Both Hand and Lundy have their May 1931 calendars prominently placed - thanks, guys! Les Clark has three photos pinned up - two of the building of the building they are in, and one of one of the small Fauchon & Marco advertisement cars parked in front of the billboard across the street...

Added note: we have seen a BG from this film before!

Labels: , ,


Anonymous Steven Hartley says...

Thanks for posting this draft, Hans!

It seems that Norm Ferguson and Tom Palmer's animation acting are much more genuine. I especially like Palmer's nice touch of Pluto winking at the audience during the "death" sequence...

An element of the May 1931 picture that astonishes me are the absence of animation discs, especially noticeable from Les Clark's desk. It must've been incredibly difficult to animate vertical pans without the benefit of them. Do you have a rough idea of when they became a requirement for all animators at Disney?
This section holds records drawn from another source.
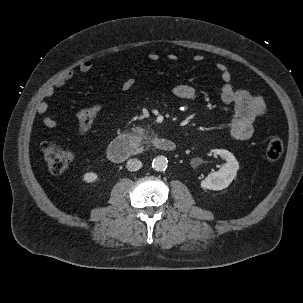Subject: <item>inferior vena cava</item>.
<instances>
[{
    "instance_id": "1",
    "label": "inferior vena cava",
    "mask_w": 303,
    "mask_h": 303,
    "mask_svg": "<svg viewBox=\"0 0 303 303\" xmlns=\"http://www.w3.org/2000/svg\"><path fill=\"white\" fill-rule=\"evenodd\" d=\"M126 167L129 171H137L142 167V162L138 159H129Z\"/></svg>"
}]
</instances>
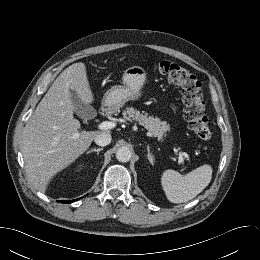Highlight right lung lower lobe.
<instances>
[{"label": "right lung lower lobe", "mask_w": 260, "mask_h": 260, "mask_svg": "<svg viewBox=\"0 0 260 260\" xmlns=\"http://www.w3.org/2000/svg\"><path fill=\"white\" fill-rule=\"evenodd\" d=\"M73 201H75V200H68V201H59V202H61V203H71V202H73Z\"/></svg>", "instance_id": "1"}]
</instances>
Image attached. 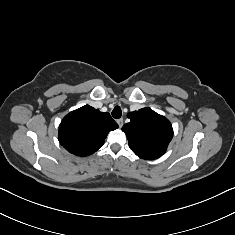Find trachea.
Wrapping results in <instances>:
<instances>
[{
	"label": "trachea",
	"instance_id": "1",
	"mask_svg": "<svg viewBox=\"0 0 235 235\" xmlns=\"http://www.w3.org/2000/svg\"><path fill=\"white\" fill-rule=\"evenodd\" d=\"M122 115V111L121 108L119 106L114 107L113 111H112V116L115 119H119Z\"/></svg>",
	"mask_w": 235,
	"mask_h": 235
}]
</instances>
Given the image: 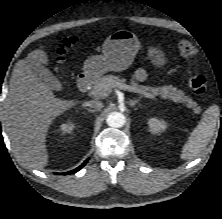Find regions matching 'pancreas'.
Listing matches in <instances>:
<instances>
[{
    "mask_svg": "<svg viewBox=\"0 0 222 219\" xmlns=\"http://www.w3.org/2000/svg\"><path fill=\"white\" fill-rule=\"evenodd\" d=\"M125 79H120L114 75H106L100 78V80L93 86L92 94L97 98L105 97L104 94H109L111 88L117 87L118 84H125ZM131 86L135 88L136 92L145 96L146 98L154 99L156 96L160 95L163 99H170L175 103H182L186 107L193 110L194 114H199L201 112V107L193 101V99L185 96L182 90L169 85L162 87H150L139 85L135 82L131 83Z\"/></svg>",
    "mask_w": 222,
    "mask_h": 219,
    "instance_id": "1",
    "label": "pancreas"
}]
</instances>
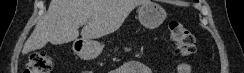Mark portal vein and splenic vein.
<instances>
[{
	"mask_svg": "<svg viewBox=\"0 0 244 73\" xmlns=\"http://www.w3.org/2000/svg\"><path fill=\"white\" fill-rule=\"evenodd\" d=\"M86 23H87V21H84V22H83V24H86Z\"/></svg>",
	"mask_w": 244,
	"mask_h": 73,
	"instance_id": "1",
	"label": "portal vein and splenic vein"
}]
</instances>
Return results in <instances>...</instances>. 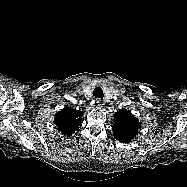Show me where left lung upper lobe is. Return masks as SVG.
<instances>
[{"instance_id": "obj_1", "label": "left lung upper lobe", "mask_w": 187, "mask_h": 187, "mask_svg": "<svg viewBox=\"0 0 187 187\" xmlns=\"http://www.w3.org/2000/svg\"><path fill=\"white\" fill-rule=\"evenodd\" d=\"M139 120L126 109H121L114 114L113 134L116 140L128 143L140 129Z\"/></svg>"}]
</instances>
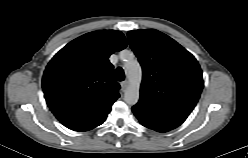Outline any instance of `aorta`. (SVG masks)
<instances>
[{
  "mask_svg": "<svg viewBox=\"0 0 248 158\" xmlns=\"http://www.w3.org/2000/svg\"><path fill=\"white\" fill-rule=\"evenodd\" d=\"M127 61L124 63V72L129 85L124 93V100L129 105H135L139 100V89L142 79V69L131 52H126Z\"/></svg>",
  "mask_w": 248,
  "mask_h": 158,
  "instance_id": "aorta-1",
  "label": "aorta"
}]
</instances>
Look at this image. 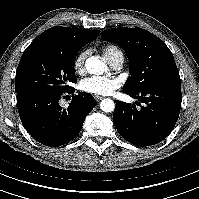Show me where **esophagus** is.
I'll list each match as a JSON object with an SVG mask.
<instances>
[{"mask_svg":"<svg viewBox=\"0 0 199 199\" xmlns=\"http://www.w3.org/2000/svg\"><path fill=\"white\" fill-rule=\"evenodd\" d=\"M94 98H95V100H96L97 102H100V101L103 99V97L97 96V95H95Z\"/></svg>","mask_w":199,"mask_h":199,"instance_id":"34e87169","label":"esophagus"}]
</instances>
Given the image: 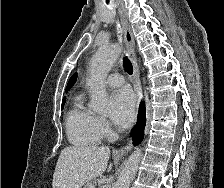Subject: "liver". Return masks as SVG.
<instances>
[{
	"label": "liver",
	"instance_id": "1",
	"mask_svg": "<svg viewBox=\"0 0 224 188\" xmlns=\"http://www.w3.org/2000/svg\"><path fill=\"white\" fill-rule=\"evenodd\" d=\"M110 157L108 147H65L53 174V188H81L106 169ZM112 165L110 164L108 171Z\"/></svg>",
	"mask_w": 224,
	"mask_h": 188
}]
</instances>
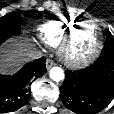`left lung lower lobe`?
Wrapping results in <instances>:
<instances>
[{
  "label": "left lung lower lobe",
  "mask_w": 114,
  "mask_h": 114,
  "mask_svg": "<svg viewBox=\"0 0 114 114\" xmlns=\"http://www.w3.org/2000/svg\"><path fill=\"white\" fill-rule=\"evenodd\" d=\"M60 98L77 114H96L114 98V55L101 54L89 67L66 71Z\"/></svg>",
  "instance_id": "left-lung-lower-lobe-1"
}]
</instances>
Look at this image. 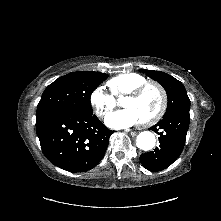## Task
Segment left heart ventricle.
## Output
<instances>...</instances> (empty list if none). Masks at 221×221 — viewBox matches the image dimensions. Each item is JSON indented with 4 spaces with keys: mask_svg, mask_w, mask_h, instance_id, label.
<instances>
[{
    "mask_svg": "<svg viewBox=\"0 0 221 221\" xmlns=\"http://www.w3.org/2000/svg\"><path fill=\"white\" fill-rule=\"evenodd\" d=\"M160 104V94L154 87L147 88L136 99L125 98L121 103L125 109L132 110L140 122L153 116L158 111Z\"/></svg>",
    "mask_w": 221,
    "mask_h": 221,
    "instance_id": "b2bd125f",
    "label": "left heart ventricle"
}]
</instances>
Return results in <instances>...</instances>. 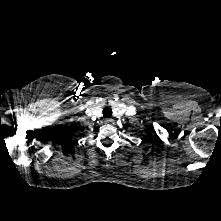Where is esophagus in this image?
<instances>
[{"mask_svg":"<svg viewBox=\"0 0 221 221\" xmlns=\"http://www.w3.org/2000/svg\"><path fill=\"white\" fill-rule=\"evenodd\" d=\"M112 119H109V118H106L105 120H104V122H105V124H110V123H112Z\"/></svg>","mask_w":221,"mask_h":221,"instance_id":"esophagus-1","label":"esophagus"}]
</instances>
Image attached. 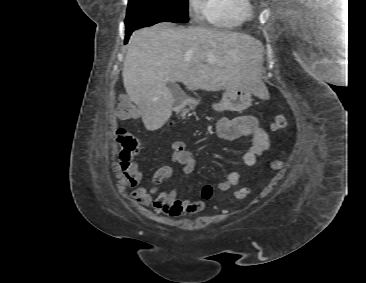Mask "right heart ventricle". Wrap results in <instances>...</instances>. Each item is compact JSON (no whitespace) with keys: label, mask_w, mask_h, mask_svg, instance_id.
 Here are the masks:
<instances>
[{"label":"right heart ventricle","mask_w":366,"mask_h":283,"mask_svg":"<svg viewBox=\"0 0 366 283\" xmlns=\"http://www.w3.org/2000/svg\"><path fill=\"white\" fill-rule=\"evenodd\" d=\"M202 3L203 19L223 29L238 28L253 14L251 0H203Z\"/></svg>","instance_id":"right-heart-ventricle-1"}]
</instances>
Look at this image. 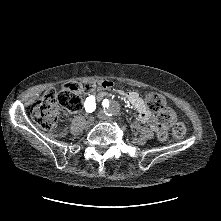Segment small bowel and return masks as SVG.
<instances>
[{"instance_id":"1","label":"small bowel","mask_w":221,"mask_h":221,"mask_svg":"<svg viewBox=\"0 0 221 221\" xmlns=\"http://www.w3.org/2000/svg\"><path fill=\"white\" fill-rule=\"evenodd\" d=\"M125 96L129 103L138 111L140 120L144 123H148L150 128L156 131L158 129L157 120L151 113L148 112L143 100L139 97V95L136 92L130 91L125 93ZM174 120L175 117L173 115V121Z\"/></svg>"}]
</instances>
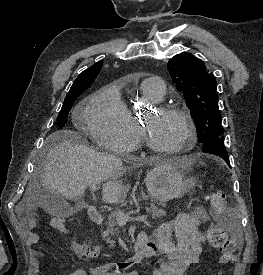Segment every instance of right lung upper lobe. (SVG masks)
I'll return each mask as SVG.
<instances>
[{
    "label": "right lung upper lobe",
    "mask_w": 263,
    "mask_h": 275,
    "mask_svg": "<svg viewBox=\"0 0 263 275\" xmlns=\"http://www.w3.org/2000/svg\"><path fill=\"white\" fill-rule=\"evenodd\" d=\"M103 65V61H99L83 71L74 81L73 85L70 88L68 94L76 92L78 90L87 89L89 88L94 80L96 79L98 73L101 70Z\"/></svg>",
    "instance_id": "right-lung-upper-lobe-1"
}]
</instances>
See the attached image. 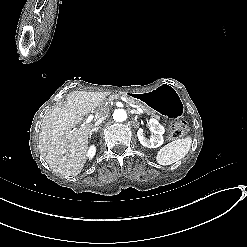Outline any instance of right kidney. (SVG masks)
Returning a JSON list of instances; mask_svg holds the SVG:
<instances>
[{
    "label": "right kidney",
    "mask_w": 247,
    "mask_h": 247,
    "mask_svg": "<svg viewBox=\"0 0 247 247\" xmlns=\"http://www.w3.org/2000/svg\"><path fill=\"white\" fill-rule=\"evenodd\" d=\"M89 155H90L91 157H93V156L95 155V148H94V147H91V148L89 149Z\"/></svg>",
    "instance_id": "right-kidney-1"
}]
</instances>
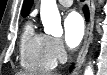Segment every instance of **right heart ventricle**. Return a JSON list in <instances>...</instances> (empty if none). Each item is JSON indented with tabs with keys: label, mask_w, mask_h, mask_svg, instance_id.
Masks as SVG:
<instances>
[{
	"label": "right heart ventricle",
	"mask_w": 107,
	"mask_h": 75,
	"mask_svg": "<svg viewBox=\"0 0 107 75\" xmlns=\"http://www.w3.org/2000/svg\"><path fill=\"white\" fill-rule=\"evenodd\" d=\"M20 64L32 72H48L56 65L50 51L49 37L37 32L32 21L25 24L21 35Z\"/></svg>",
	"instance_id": "e07e8e85"
}]
</instances>
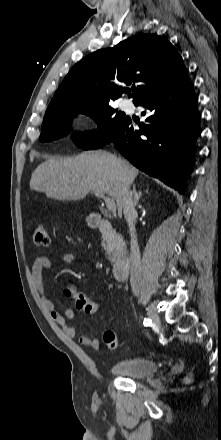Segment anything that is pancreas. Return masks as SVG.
Listing matches in <instances>:
<instances>
[{
	"mask_svg": "<svg viewBox=\"0 0 221 440\" xmlns=\"http://www.w3.org/2000/svg\"><path fill=\"white\" fill-rule=\"evenodd\" d=\"M114 250L116 252L117 259H121L123 255L125 254V250L122 244H118L114 247Z\"/></svg>",
	"mask_w": 221,
	"mask_h": 440,
	"instance_id": "1",
	"label": "pancreas"
}]
</instances>
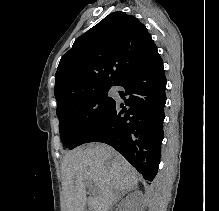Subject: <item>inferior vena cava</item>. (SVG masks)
<instances>
[{"label":"inferior vena cava","mask_w":219,"mask_h":211,"mask_svg":"<svg viewBox=\"0 0 219 211\" xmlns=\"http://www.w3.org/2000/svg\"><path fill=\"white\" fill-rule=\"evenodd\" d=\"M110 192H111V193H118V192H119V189H118V188H111V189H110Z\"/></svg>","instance_id":"1"}]
</instances>
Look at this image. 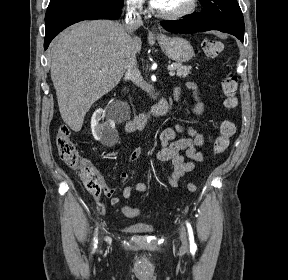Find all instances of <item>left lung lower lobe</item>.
<instances>
[{
  "label": "left lung lower lobe",
  "instance_id": "0a47b994",
  "mask_svg": "<svg viewBox=\"0 0 288 280\" xmlns=\"http://www.w3.org/2000/svg\"><path fill=\"white\" fill-rule=\"evenodd\" d=\"M161 25L168 31L181 34L219 30L236 36L242 42L244 40V32L210 19L203 13H193L184 19L176 21H162Z\"/></svg>",
  "mask_w": 288,
  "mask_h": 280
}]
</instances>
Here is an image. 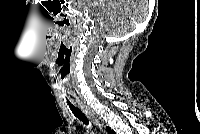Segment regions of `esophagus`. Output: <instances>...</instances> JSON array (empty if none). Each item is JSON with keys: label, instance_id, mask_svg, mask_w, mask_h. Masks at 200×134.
I'll return each mask as SVG.
<instances>
[{"label": "esophagus", "instance_id": "esophagus-1", "mask_svg": "<svg viewBox=\"0 0 200 134\" xmlns=\"http://www.w3.org/2000/svg\"><path fill=\"white\" fill-rule=\"evenodd\" d=\"M80 109L83 111V113L100 129V131H103V125L100 123V121L95 117L93 112L87 109L85 105L82 103L78 104Z\"/></svg>", "mask_w": 200, "mask_h": 134}]
</instances>
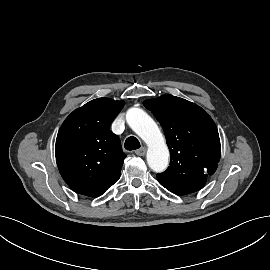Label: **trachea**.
<instances>
[{
  "mask_svg": "<svg viewBox=\"0 0 270 270\" xmlns=\"http://www.w3.org/2000/svg\"><path fill=\"white\" fill-rule=\"evenodd\" d=\"M125 148L127 150H136V149H139L140 148V142L138 141L137 138L131 136V137H128L125 141Z\"/></svg>",
  "mask_w": 270,
  "mask_h": 270,
  "instance_id": "3493384b",
  "label": "trachea"
}]
</instances>
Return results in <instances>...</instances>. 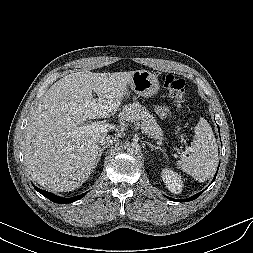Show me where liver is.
<instances>
[{
    "instance_id": "6515ba94",
    "label": "liver",
    "mask_w": 253,
    "mask_h": 253,
    "mask_svg": "<svg viewBox=\"0 0 253 253\" xmlns=\"http://www.w3.org/2000/svg\"><path fill=\"white\" fill-rule=\"evenodd\" d=\"M134 72H75L49 88L24 135V158L33 180L55 192L72 191L88 180L96 165L99 140L107 132L80 127L86 120L116 113Z\"/></svg>"
}]
</instances>
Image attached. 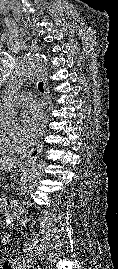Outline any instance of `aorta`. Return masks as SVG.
Listing matches in <instances>:
<instances>
[{
    "instance_id": "762f6f07",
    "label": "aorta",
    "mask_w": 118,
    "mask_h": 269,
    "mask_svg": "<svg viewBox=\"0 0 118 269\" xmlns=\"http://www.w3.org/2000/svg\"><path fill=\"white\" fill-rule=\"evenodd\" d=\"M46 62L42 54L25 56L12 77L5 97L0 100V119L9 127L16 126L20 121V112L15 107L13 98L18 93L20 86L33 76ZM45 163L38 162L26 168L21 177V188L26 190L32 183L41 178L45 170Z\"/></svg>"
}]
</instances>
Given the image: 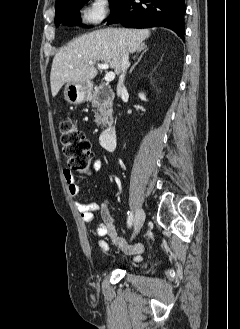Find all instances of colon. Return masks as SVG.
<instances>
[{"label":"colon","instance_id":"5ec220e1","mask_svg":"<svg viewBox=\"0 0 240 329\" xmlns=\"http://www.w3.org/2000/svg\"><path fill=\"white\" fill-rule=\"evenodd\" d=\"M61 142L68 165L78 172L89 173L91 144L85 134L70 120L61 123Z\"/></svg>","mask_w":240,"mask_h":329}]
</instances>
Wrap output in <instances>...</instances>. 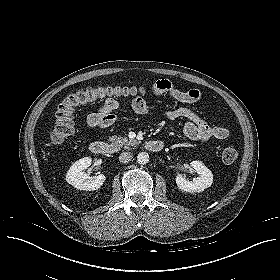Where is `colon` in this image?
<instances>
[{
    "mask_svg": "<svg viewBox=\"0 0 280 280\" xmlns=\"http://www.w3.org/2000/svg\"><path fill=\"white\" fill-rule=\"evenodd\" d=\"M146 94L144 87L103 85L81 88L67 94L57 105L55 122L50 134L53 145L63 143L73 133V111L77 106L88 104L97 99L112 97L136 98ZM238 152L233 146L223 148L221 158L225 163H232L237 159Z\"/></svg>",
    "mask_w": 280,
    "mask_h": 280,
    "instance_id": "obj_1",
    "label": "colon"
}]
</instances>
Friday, May 11, 2018 at 6:12:00 AM PDT  
Anonymous Hans Perk says...

Hi Steven! It is an interesting question, one I have asked myself for many years. The problem is that between ca. 1931 (when nobody had discs) and 1938 (when everyone had discs), photos of animators at their desks are scarce as hen's teeth. The earliest photo I can find is of an assistant using a disc from 1936. I SUSPECT that the discs were taken in use when the studio changed from the two-hole to the 5-hole paper with Mickey's Garden in 1935. Call it an "educated guess..."

That said, I must add that, from a "having been in the business since the late 1970's" point of view, there is a distinct difference in use between animator/assistant and clean-up person. I have seen few animators/assistants actually turn their discs, and most found it a distraction more than a help, unless there indeed was a vertical pan to contend with. On the other hand, many clean-up persons rotated their discs constantly as they want to get their LINES "just so" which often meant that they wanted to keep their regular "swing" in their wrists, and just turn the discs under their hands to accommodate that. Of course, in the end, it's a personal thing. But I hope you get the general idea.

Friday, May 11, 2018 at 7:46:00 AM PDT  
Anonymous Christian Svenningsen says...

It looks like those animators are having fun at their animation desks in that photo. Wish I could own one for private use, but then again, where would I have such a big drawing table? With the attention of LED Sketch Pad, I thought that would solve this problem. Then I could use it for animating instead of tracing artwork as shown on the advertisement video.

Just re-watched your Danish/French animated feature Asterix and the Vikings yesterday for comparing it with the Danish Melodi Grand Prix song Higher Ground which I call it a 'viking song' to my amusement.